Saved data entries:
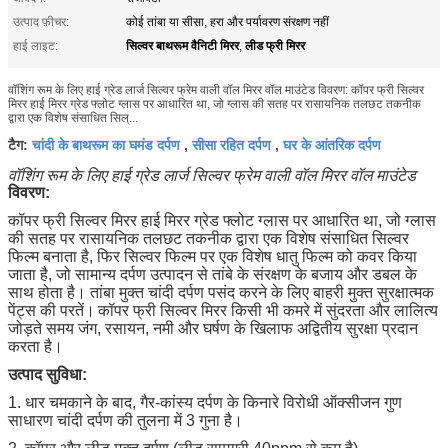
उत्पाद फ़ीचर:
कोई तांबा या सीसा, हरा और पर्यावरण संरक्षण नहीं
सिल्वर बाथरूम वैनिटी मिरर
लीड फ्री मिरर
हाई लाइट:
,
वॉशिंग रूम के लिए हाई ग्रेड लार्ज सिल्वर फ्रेम वाली वॉल मिरर वॉल माउंटेड विवरण: कॉपर फ्री सिल्वर
मिरर हाई मिरर ग्रेड फ्लोट ग्लास पर आधारित था, जो ग्लास की सतह पर रासायनिक तलछट तकनीक
द्वारा एक विशेष संसाधित सिल्...
चांदी के बाथरूम का घमंड दर्पण
सीसा रहित दर्पण
घर के आंतरिक दर्पण
टैग:
,
,
वॉशिंग रूम के लिए हाई ग्रेड लार्ज सिल्वर फ्रेम वाली वॉल मिरर वॉल माउंटेड
विवरण:
कॉपर फ्री सिल्वर मिरर हाई मिरर ग्रेड फ्लोट ग्लास पर आधारित था, जो ग्लास
की सतह पर रासायनिक तलछट तकनीक द्वारा एक विशेष संसाधित सिल्वर
फिल्म बनाता है, फिर सिल्वर फिल्म पर एक विशेष धातु फिल्म को कवर किया
जाता है, जो सामान्य दर्पण उत्पादन से तांबे के संरक्षण के बजाय और डबल के
साथ होता है। तांबा मुक्त चांदी दर्पण पसंद करने के लिए बाहरी मुक्त सुरक्षात्मक
पेंट्स की परतें।
कॉपर फ्री सिल्वर मिरर किसी भी कमरे में सुंदरता और लालित्य
जोड़ते समय जंग, रसायन, नमी और घर्षण के खिलाफ अद्वितीय सुरक्षा प्रदान
करता है।
उत्पाद सुविधा:
1. धार चमकाने के बाद, गैर-कांस्य दर्पण के किनारे विरोधी ऑक्सीजन गुण
साधारण चांदी दर्पण की तुलना में 3 गुना है।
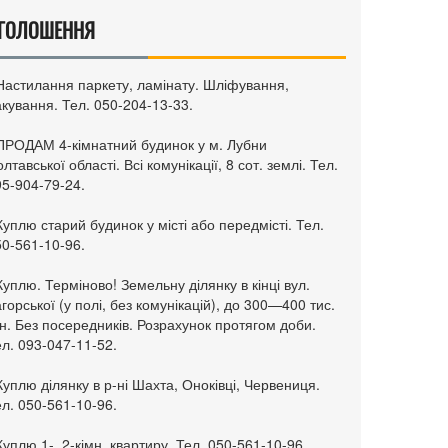
ГОЛОШЕННЯ
 Настилання паркету, ламінату. Шліфування,
кування. Тел. 050-204-13-33.
 ПРОДАМ 4-кімнатний будинок у м. Лубни
лтавської області. Всі комунікації, 8 сот. землі. Тел.
95-904-79-24.
Куплю старий будинок у місті або передмісті. Тел.
50-561-10-96.
Куплю. Терміново! Земельну ділянку в кінці вул.
горської (у полі, без комунікацій), до 300—400 тис.
н. Без посередників. Розрахунок протягом доби.
л. 093-047-11-52.
Куплю ділянку в р-ні Шахта, Оноківці, Червениця.
л. 050-561-10-96.
Куплю 1-, 2-кімн. квартиру. Тел. 050-561-10-96.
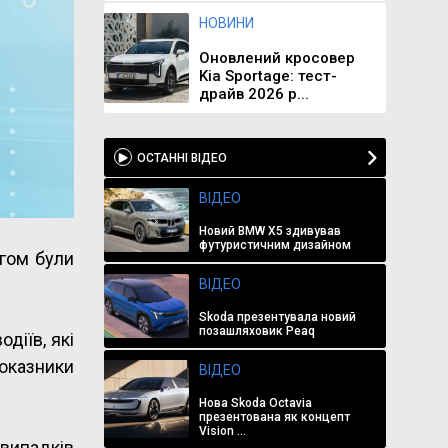
НОВИНИ
Оновлений кросовер
Kia Sportage: тест-
драйв 2026 р...
ОСТАННІ ВІДЕО
ВІДЕО
Новий BMW X5 здивував
футуристичним дизайном
ігом були
ВІДЕО
Skoda презентувала новий
позашляховик Peaq
одіїв, які
оказники
ВІДЕО
Нова Skoda Octavia
презентована як концепт
Vision ...
випадків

WHAT TO DO ::
Your job is to repeat every entry exactly, keeping all pictures out of the copy.

TASK RESULT ::
उत्पाद फ़ीचर:
कोई तांबा या सीसा, हरा और पर्यावरण संरक्षण नहीं
सिल्वर बाथरूम वैनिटी मिरर
लीड फ्री मिरर
हाई लाइट:
,
वॉशिंग रूम के लिए हाई ग्रेड लार्ज सिल्वर फ्रेम वाली वॉल मिरर वॉल माउंटेड विवरण: कॉपर फ्री सिल्वर
मिरर हाई मिरर ग्रेड फ्लोट ग्लास पर आधारित था, जो ग्लास की सतह पर रासायनिक तलछट तकनीक
द्वारा एक विशेष संसाधित सिल्...
चांदी के बाथरूम का घमंड दर्पण
सीसा रहित दर्पण
घर के आंतरिक दर्पण
टैग:
,
,
वॉशिंग रूम के लिए हाई ग्रेड लार्ज सिल्वर फ्रेम वाली वॉल मिरर वॉल माउंटेड
विवरण:
कॉपर फ्री सिल्वर मिरर हाई मिरर ग्रेड फ्लोट ग्लास पर आधारित था, जो ग्लास
की सतह पर रासायनिक तलछट तकनीक द्वारा एक विशेष संसाधित सिल्वर
फिल्म बनाता है, फिर सिल्वर फिल्म पर एक विशेष धातु फिल्म को कवर किया
जाता है, जो सामान्य दर्पण उत्पादन से तांबे के संरक्षण के बजाय और डबल के
साथ होता है। तांबा मुक्त चांदी दर्पण पसंद करने के लिए बाहरी मुक्त सुरक्षात्मक
पेंट्स की परतें।
कॉपर फ्री सिल्वर मिरर किसी भी कमरे में सुंदरता और लालित्य
जोड़ते समय जंग, रसायन, नमी और घर्षण के खिलाफ अद्वितीय सुरक्षा प्रदान
करता है।
उत्पाद सुविधा:
1. धार चमकाने के बाद, गैर-कांस्य दर्पण के किनारे विरोधी ऑक्सीजन गुण
साधारण चांदी दर्पण की तुलना में 3 गुना है।
ГОЛОШЕННЯ
 Настилання паркету, ламінату. Шліфування,
кування. Тел. 050-204-13-33.
 ПРОДАМ 4-кімнатний будинок у м. Лубни
лтавської області. Всі комунікації, 8 сот. землі. Тел.
95-904-79-24.
Куплю старий будинок у місті або передмісті. Тел.
50-561-10-96.
Куплю. Терміново! Земельну ділянку в кінці вул.
горської (у полі, без комунікацій), до 300—400 тис.
н. Без посередників. Розрахунок протягом доби.
л. 093-047-11-52.
Куплю ділянку в р-ні Шахта, Оноківці, Червениця.
л. 050-561-10-96.
Куплю 1-, 2-кімн. квартиру. Тел. 050-561-10-96.
НОВИНИ
Оновлений кросовер
Kia Sportage: тест-
драйв 2026 р...
ОСТАННІ ВІДЕО
ВІДЕО
Новий BMW X5 здивував
футуристичним дизайном
ігом були
ВІДЕО
Skoda презентувала новий
позашляховик Peaq
одіїв, які
оказники
ВІДЕО
Нова Skoda Octavia
презентована як концепт
Vision ...
випадків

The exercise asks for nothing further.